SQL is yet another essential language for developers wishing to create
data-driven websites. However, many developers are unfamiliar with various
aspects of SQL; so in this article, we'll analyze ten essential tips.
1. Use The Right Language
Web developers often have a plethora of languages at their disposal. It is
crucial for developers to use the proper language for the job.
Let's review the following code. In the first example, the developer is
selecting all columns and all rows from the customer table. In the second
example, the developer is selecting only the first name, last name and address
from the customer table for a single customer with ID 1001. Not only does the
second query limit the columns that are returned, it will also perform better.
1. SELECT * FROM customer;
1. SELECT firstName, lastName, shippingAddress FROM customer WHERE
customerID = 1001;
When you are writing code, make sure that it works efficiently.
2. Secure Your Code
Databases store valuable information. Because of this fact, databases are
often prime targets for attack. Many developers are unaware that their code has
critical security vulnerabilities, which is a very scary fact not only for
clients, but also for you. Currently, developers can be held legally
accountable if their own personal negligence results in a database security
risk that is then exploited.
1. // Theoretical code
2. txtUserName.setText("eshafer' OR 1=1");
3. query = "SELECT username, password FROM users WHERE username =
'" + txtUserName.getText() + "';";
4.
5. // Final statement
6. query = "SELECT username, password FROM users WHERE username =
ejshafer OR 1=1;"
Hopefully you looked at that code above and noticed the vulnerability. The
query will end up selecting all username and password records from the table,
because 1 always is equal to 1. Now, this particular example doesn't accomplish
much for the would-be hacker. However, there are nearly limitless possibilities
for additional malicious code that can be added with catastrophic results.
How Can You Write Secure Code?
The solution is often DBMS specific; that is, it varies between MySQL,
Oracle or SQL Server. In PHP with MySQL, for example, it is usual to escape
parameters using the function mysql_real_escape_string before sending the SQL
query. Alternatively, you can utilize prepared statements to
"prepare" your queries. Make it your mission to understand the DBMS
with which you are working and the inherent security issues.
SQL injection isn't the only security vulnerability for databases and
developers to worry about, however, it is one of the most common methods of
attack.
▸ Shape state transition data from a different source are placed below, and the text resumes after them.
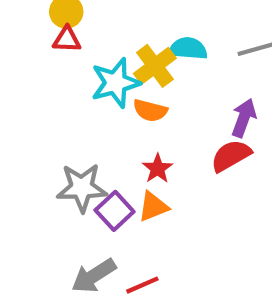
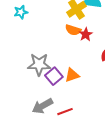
cyan star: (116, 83) -> (21, 12), moved, size x0.6
red star: (158, 169) -> (86, 34), moved

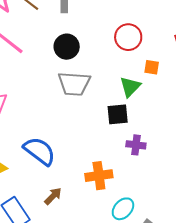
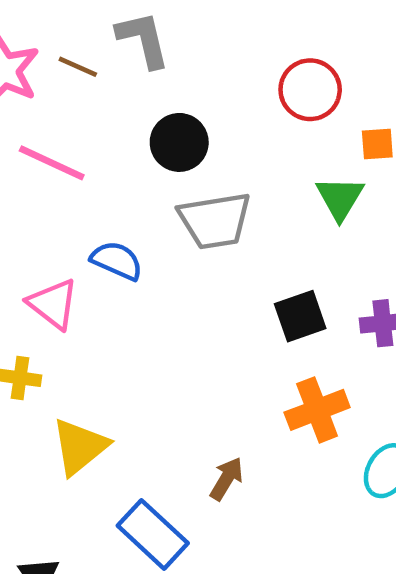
black square: (118, 114) -> (300, 316), moved
blue semicircle: (39, 151) -> (117, 261), moved, size x0.7

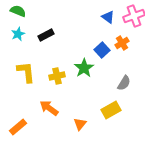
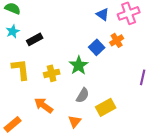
black rectangle: (46, 35) -> (35, 39), moved
gray semicircle: (124, 83) -> (83, 95), moved

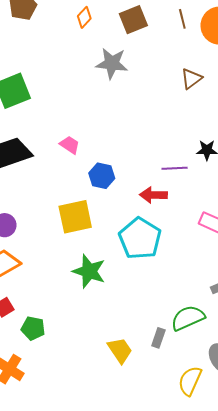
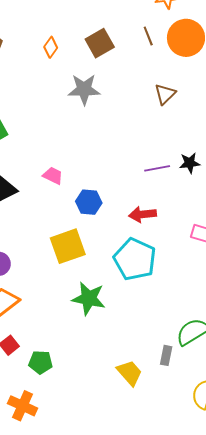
purple line: (175, 168) -> (157, 168), moved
It is important to test your code and be familiar with the latest
security issues for your DBMS in order to protect against attacks.
3. Understand Joins
Single table SQL select statements are rather easy to write. However,
business requirements often dictate that more complex queries must be written.
For example, "find all orders for each customer, and display the products
for each order". Now, in this particular situation, it would be likely
that there is a customer table, an order table, and an order_line table (the
last would be to resolve a possible many-to-many record relationship). For
those who are slightly more familiar with SQL, it is readily apparent that a
table join, actually, two table joins will be required for this query. Let's
look at some sample code.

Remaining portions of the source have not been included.